Former vice presidential candidate Sarah Palin spoke to People Magazine about her friendship with the real life Chris Kyle, and the impact he had on her son Track, who was deployed to Iraq in 2008.
"[My son Track] has met enough 'celebrities' to not be star struck, so when he said the most impressive opportunity [he’s] had over all these years was meeting Chris Kyle – and he's 'the one' Track really wanted to meet – that said it all,” Ms. Palin told People Magazine. “The only poster on his wall was Chris Kyle, even before Chris' horrific murder. And my son has the bumper sticker on his refrigerator, reading: 'God bless our troops. Especially our snipers.' He knows who deserves America's respect."

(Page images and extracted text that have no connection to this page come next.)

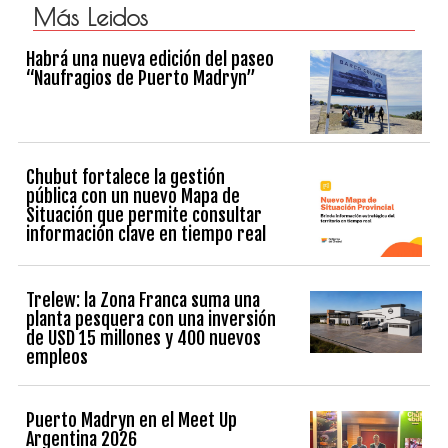
Más Leidos
Habrá una nueva edición del paseo
“Naufragios de Puerto Madryn”
Chubut fortalece la gestión
pública con un nuevo Mapa de
Situación que permite consultar
información clave en tiempo real
Trelew: la Zona Franca suma una
planta pesquera con una inversión
de USD 15 millones y 400 nuevos
empleos
Puerto Madryn en el Meet Up
Argentina 2026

Variety.com reported that Jason Hall, the film’s screenwriter, has recieved over 250 Facebook friend requests from several generations of veterans and their families. According to Hall, some of the veterans felt trapped with their own experiences of war, and watching the film is what enabled them to finally begin those difficult conversations.
“It’s like ‘goal accomplished,’ in my mind,” Hall said, reported Variety.com. “People are talking about this. They are talking about this war. They are talking about these soldiers and who these guys really are. And the soldiers are talking about their experiences, sometimes for the first time.”
Colby Buzzell, a veteran of Operation Iraqi Freedom, published a piece on TheGuardian.com after its criticism compelled him to see the film – in spite of being advised by a mental health physician that veterans should not watch war movies. One of the criticisms of the film is the unvarnished violence, but Mr. Buzzell finds it difficult to understand how war is to be portrayed if not with violence.
“Kyle was a Navy SEAL – he didn’t enlist in the Peace Corps. What else do civilians think that combat soldiers to do?” Buzzell said in the article. “He followed the rules of engagement and, if anything, was a pretty squared away soldier – one I’d be honored to serve along side – and, if people think that the real Kyle was a monster for doing the job that our country sent him to do, then that must mean that they think I’m a monster as well.”
The difficulty is that war is more complex than any Hollywood film. Adrian Bonenberger, who was deployed twice to Afghanistan as an infantry officer, felt he was in the minority of veterans who was not impressed by the film. However, he said that while the film may not reflect the complexity of war, it is necessary for civilians to see war depicted, face its brutal reality, and honestly confront how the country handles its actions overseas.
“This awareness is urgently needed, much more so than any selfish personal desire for entertainment or enlightenment,” Mr. Bonenberger wrote in The Concourse. “If this film inspires conversations about cultural imperialism – and how simplistic and reductive philosophy, combined with exposure to violence and moral injury, can twist and distort a decent human being – so be it. Everyone should see this movie. But you shouldn't necessarily believe it.”